China left benchmark lending rates unchanged for the 13th consecutive month in June on Monday, in line with market expectations.
The People’s Bank of China (PBOC) left its key benchmark lending rates unchanged for the 13th consecutive month in Jun-26, aligned with broad market expectations. The central bank maintained the one-year loan prime rate (LPR) the primary anchor for corporate and household credit at 3.00%, while keeping the five-year LPR steady at 3.50%. The decision to hold these policy rates at historic lows underscores a highly cautious approach by monetary authorities, which remain highly attentive to global commodity volatility and potential supply chain vulnerabilities emerging from the ongoing conflict in the Middle East.
MBSB noted that the steady policy decision highlights that China is in no immediate rush to accelerate monetary easing, prioritising currency and financial stability over aggressive credit expansion.

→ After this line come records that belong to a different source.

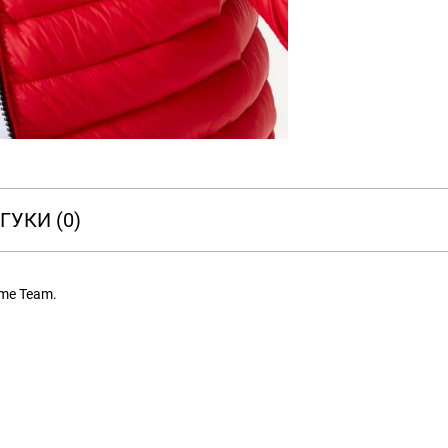
ГУКИ (0)
eme Team.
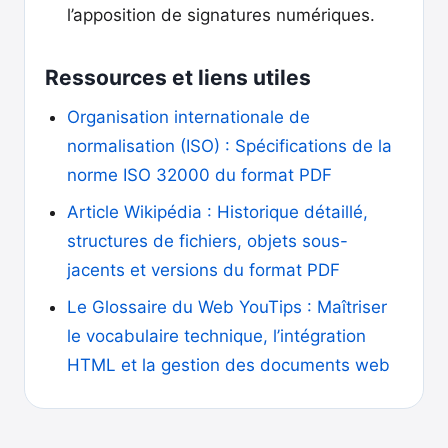
l’apposition de signatures numériques.
Ressources et liens utiles
Organisation internationale de
normalisation (ISO) : Spécifications de la
norme ISO 32000 du format PDF
Article Wikipédia : Historique détaillé,
structures de fichiers, objets sous-
jacents et versions du format PDF
Le Glossaire du Web YouTips : Maîtriser
le vocabulaire technique, l’intégration
HTML et la gestion des documents web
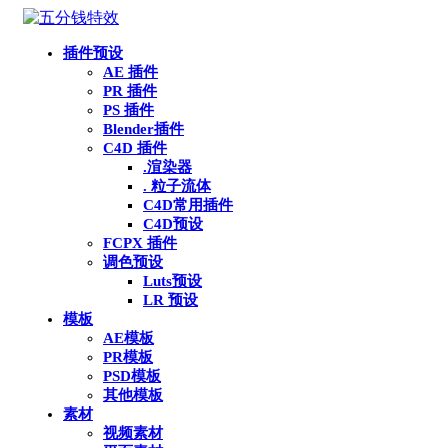
插件预设
AE 插件
PR 插件
PS 插件
Blender插件
C4D 插件
.渲染器
. 粒子流体
C4D常用插件
C4D预设
FCPX 插件
调色预设
Luts预设
LR 预设
模板
AE模板
PR模板
PSD模板
其他模板
素材
视频素材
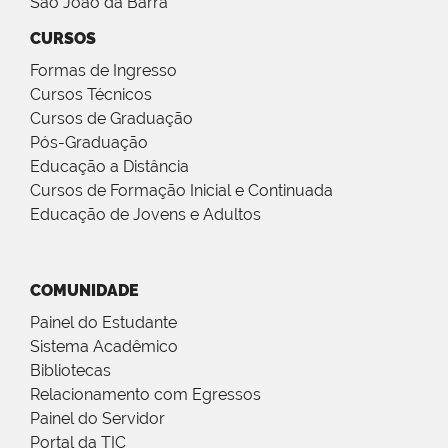
São João da Barra
CURSOS
Formas de Ingresso
Cursos Técnicos
Cursos de Graduação
Pós-Graduação
Educação a Distância
Cursos de Formação Inicial e Continuada
Educação de Jovens e Adultos
COMUNIDADE
Painel do Estudante
Sistema Acadêmico
Bibliotecas
Relacionamento com Egressos
Painel do Servidor
Portal da TIC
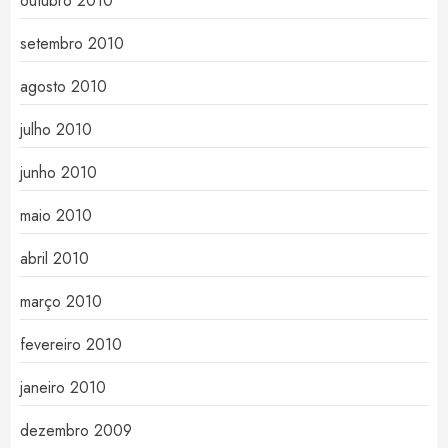
outubro 2010
setembro 2010
agosto 2010
julho 2010
junho 2010
maio 2010
abril 2010
março 2010
fevereiro 2010
janeiro 2010
dezembro 2009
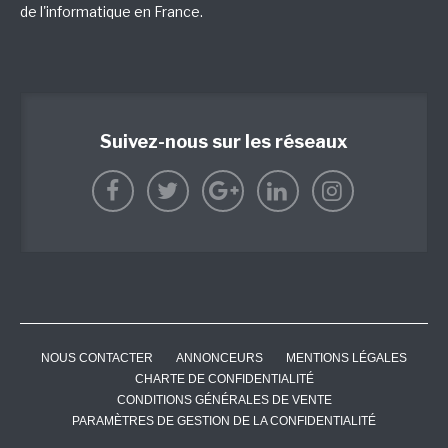
de l'informatique en France.
Suivez-nous sur les réseaux
NOUS CONTACTER
ANNONCEURS
MENTIONS LÉGALES
CHARTE DE CONFIDENTIALITÉ
CONDITIONS GÉNÉRALES DE VENTE
PARAMÈTRES DE GESTION DE LA CONFIDENTIALITÉ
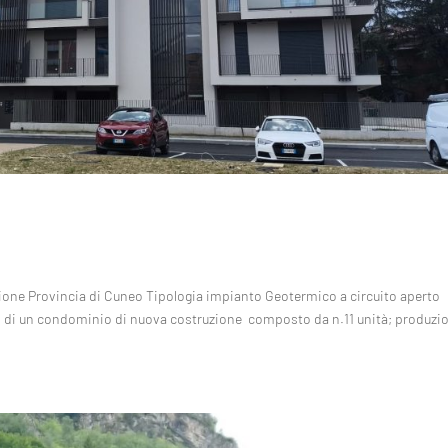
zione Provincia di Cuneo Tipologia impianto Geotermico a circuito aperto
 di un condominio di nuova costruzione composto da n.11 unità; produzi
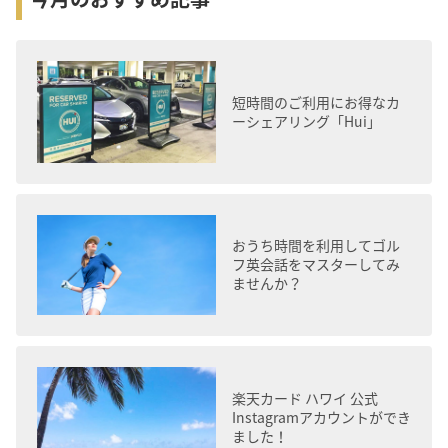
短時間のご利用にお得なカ
ーシェアリング「Hui」
おうち時間を利用してゴル
フ英会話をマスターしてみ
ませんか？
楽天カード ハワイ 公式
Instagramアカウントができ
ました！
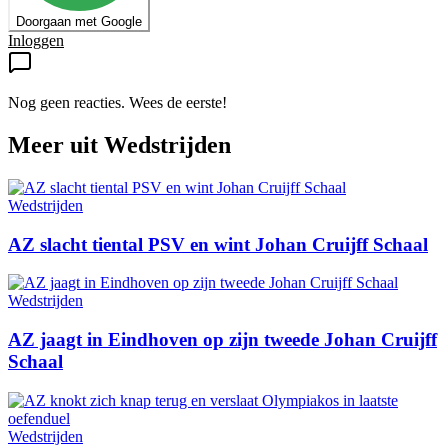
Doorgaan met Google
Inloggen
Nog geen reacties. Wees de eerste!
Meer uit
Wedstrijden
Wedstrijden
AZ slacht tiental PSV en wint Johan Cruijff Schaal
Wedstrijden
AZ jaagt in Eindhoven op zijn tweede Johan Cruijff
Schaal
Wedstrijden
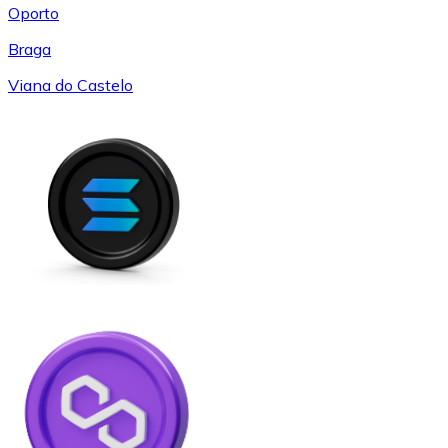
Oporto
Braga
Viana do Castelo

The central bank officials appear increasingly comfortable with a more measured pace of credit growth, reflecting a broader structural focus on credit efficiency rather than raw volume. This policy restraint comes despite an increasingly pronounced “two-speed” growth within the world’s second-largest economy. While the industrial sector remains a primary growth engine, bolstered by surprisingly resilient export volumes and an acceleration in industrial output growth this past month, the domestic front is rather weak, under the weight of a prolonged property market downturn. Meanwhile, retail sales unexpectedly fell in May-26, marking the first decline since Dec-22.
The steady loan prime rates (LPRs) signal authorities are in no rush to ease policy, even as broader economic divergence persists and policymakers show little concern about slowing credit growth. More targeted policy supports may be considered, such as consumption incentives, sector-specific credit facilities and measures to stabilize the property market, to address weakness in the domestic economy.